WORK TASK
Return the full listing unchanged, excluding any images it contains.

ENTRIES SHOWN
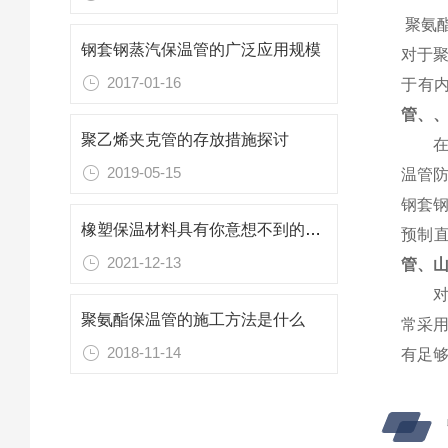
聚氨
钢套钢蒸汽保温管的广泛应用规模
对于
2017-01-16
于有
管、
聚乙烯夹克管的存放措施探讨
在实
2019-05-15
温管
钢套
橡塑保温材料具有你意想不到的八个性能
预制
2021-12-13
管、
对于
聚氨酯保温管的施工方法是什么
常采
2018-11-14
有足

ANSWER TO THIS TASK
聚氨
钢套钢蒸汽保温管的广泛应用规模
对于
2017-01-16
于有
管、
聚乙烯夹克管的存放措施探讨
在实
2019-05-15
温管
钢套
橡塑保温材料具有你意想不到的八个性能
预制
2021-12-13
管、
对于
聚氨酯保温管的施工方法是什么
常采
2018-11-14
有足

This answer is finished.